Samedi 17 août, le siège de l’ASBL JeuneZeVieux, au 141 de l’avenue Victoire dans la commune de Kasa-Vubu, est pris d’assaut par les membres de la structure. Mais aussi par des sympathisants et des résidents dans le quartier. Peu après 11 heures, il va se tenir une cérémonie de remise des diplômes de participants à la centaine de membres qui ont suivi une formation en communication de masse, assurée par le cabinet d’expertise du professeur Aimé Kayembe.

Ecce homo !

Côté jardin, Serge Onyumbe Wedi (SOW), le coordonnateur national de JeuneZeVieux, est naturellement le chouchou des jeunes comme des vieux, venus assister à la cérémonie. « C’est notre préféré, c’est notre espoir… Nous aimons le voir comme ça : saluant tout le monde avec un petit sourire béat, prêt à apporter soutien quand on lui expose un problème », confie Dorothée, une trentenaire. 

« Voyez vous-même, l’adrénaline n’est pas tombé ! C’est dommage que, candidat à la députation nationale pour démontrer sa compétence en étant tout à la fois l’élu de tous, mais aussi l’expression d’une fraction de la population, la CENI ait décidé autrement alors que nous étions convaincus de son succès », témoigne, Jérôme, 72 ans. 

Ce jour-là, Serge Onyumbe se sent bien.

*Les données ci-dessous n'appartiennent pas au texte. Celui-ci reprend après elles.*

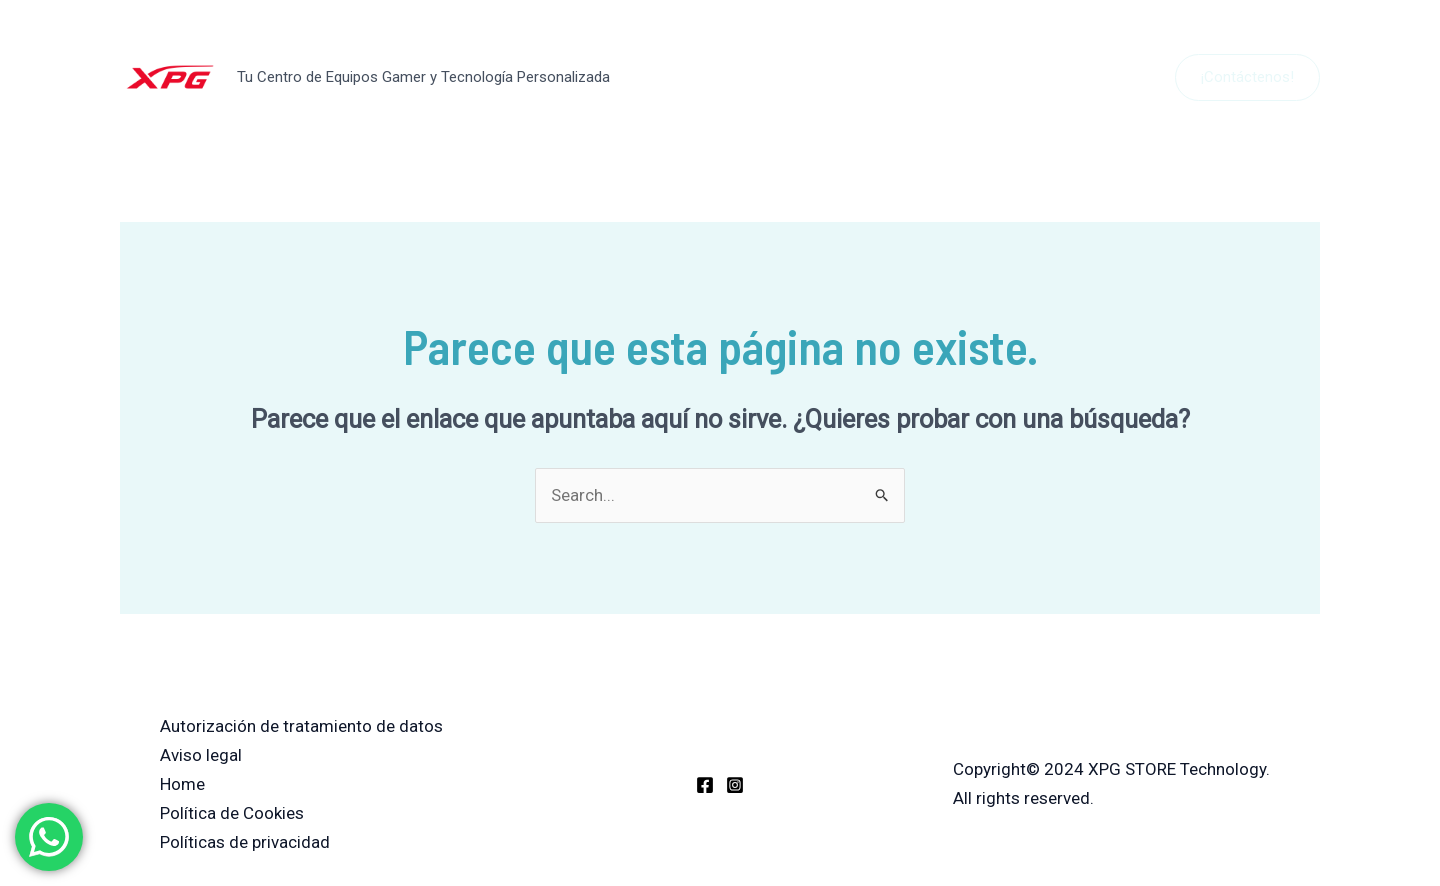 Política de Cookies (232, 813)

Non pas parce que des jeunes du quartier venus en nombre l’adulent. Mais parce qu’il vient de gagner un pari : celui de l’encadrement de la jeunesse. Un pas de plus dans son action sociale. Les photographes l’ont dans le viseur, à l’affût du moindre geste. Les caméras de télévision sont là aussi. Mais il a de la tête, comme d’ailleurs à son habitude. Jouer de la sorte est la marque des fins communicateurs. 

À 35 ans, Serge Onyumbe a des étoiles de leadership plein ses yeux vifs depuis son enfance. Un fulgurant parcours qui commence dans son milieu d’habitat : enfance dans la commune de Bumbu, passion pour la boxe amateur dès l’âge de 17 ans au sein du club Nzube dans la commune de Ngiri-Ngiri, avec lequel il a participé à plusieurs tournois. 

Le voilà, aujourd’hui, expert en communication sociale et en négociation sociale, après son bac+5 en communication sociale obtenu en 2009. Sorti fraîchement émoulu de l’université, il est chargé de communication chez ProCredit Bank Congo, qui est devenue Equity Bank Congo, de 2009 à 2015. Depuis 2015, Serge Onyumbe exerce comme chargé de communication à la Banque Commerciale Du Congo (BCDC). Bosseur créatif, fonceur avant que d’être un penseur, hyper-réactif, son parcours est jalonné aussi de multitâches professionnelles, qui font que les gens reconnaissent facilement Serge Onyumbe dans la rue, les magasins, les bureaux, etc. Comme les élites de sa génération qui rêvent d’être ministre, être député, être président de la République, Serge Onyumbe se détache un brin de l’objet de toutes ces fascinations. Il ne renonce pas au rêve, mais ce qu’il veut d’abord : s’émanciper et émanciper les autres.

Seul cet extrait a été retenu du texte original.